According to their pre-trial brief, they will remind the court that Oric was operating in a climate of “almost total anarchy and chaos”, and comprised of “starved and besieged people facing genocide”, which would, they hope, help diminish the extent of his alleged responsibility for the outrages.

The prosecution will have to provide evidence that Oric had “effective control” over subordinate individuals who committed the crimes alleged. They will also have to prove that he had specific knowledge that his subordinates were committing the acts, and that he failed to take necessary measures to prevent or punish them.
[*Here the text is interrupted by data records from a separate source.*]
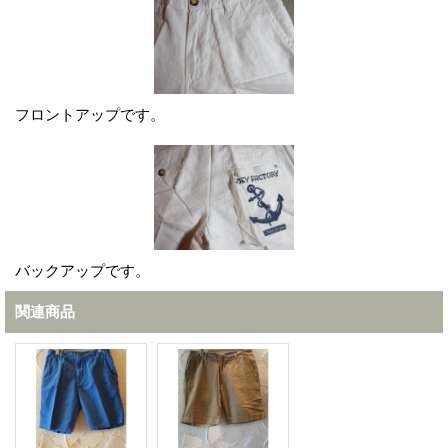
フロントアップです。
バックアップです。
関連商品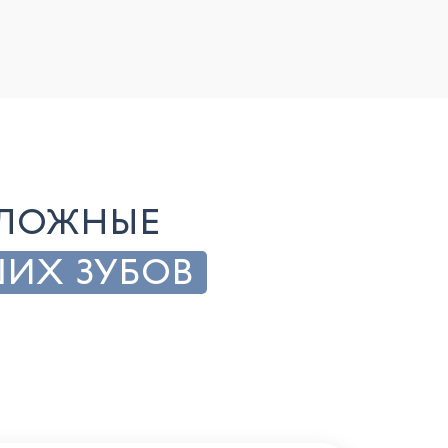
СЛОЖНЫЕ
ШИХ ЗУБОВ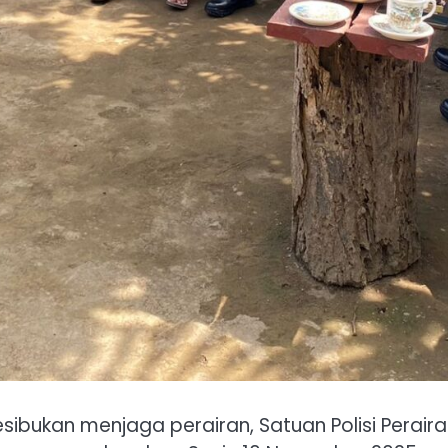
kesibukan menjaga perairan, Satuan Polisi Perai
In a pre-trial conference held this week at the tribunal, the prosecution announced it would need four months to put up its case, and the defence was granted the same amount of time, which means that the trial may last for about a year.

The judges – presiding judge Carmel Agius of Malta and two newly sworn-in ad litem judges form Demark and Germany – have allowed the prosecution to amend the indictment at the last moment and describe the conflict in the Srebrenica are as an “armed conflict” rather than an “international armed conflict”, as stands in the original indictment.

The change has no major substantive consequences, since Oric is charged with crimes that do not need to have taken place in an international conflict in order for the appropriate law to be applied, but could shorten the trial time, since the prosecutors would not have to prove the international nature of the conflict.

In Sarajevo, the fact that the Hague tribunal is trying Oric is seen by at least some Bosnian commentators as a proof that the court is actually doing its proper job – prosecuting persons responsible for war crimes in former Yugoslavia, independent of their nationality.

“One cannot look at the Hague tribunal as if it were a restaurant menu,” said Senad Pecanin, editor of the independent Bosnian news magazine Dani. “The Hague tribunal can either be accepted as an important institution dealing with war crimes, or it can be denied.”

Lauren Etter is an IWPR intern/contributor in The Hague.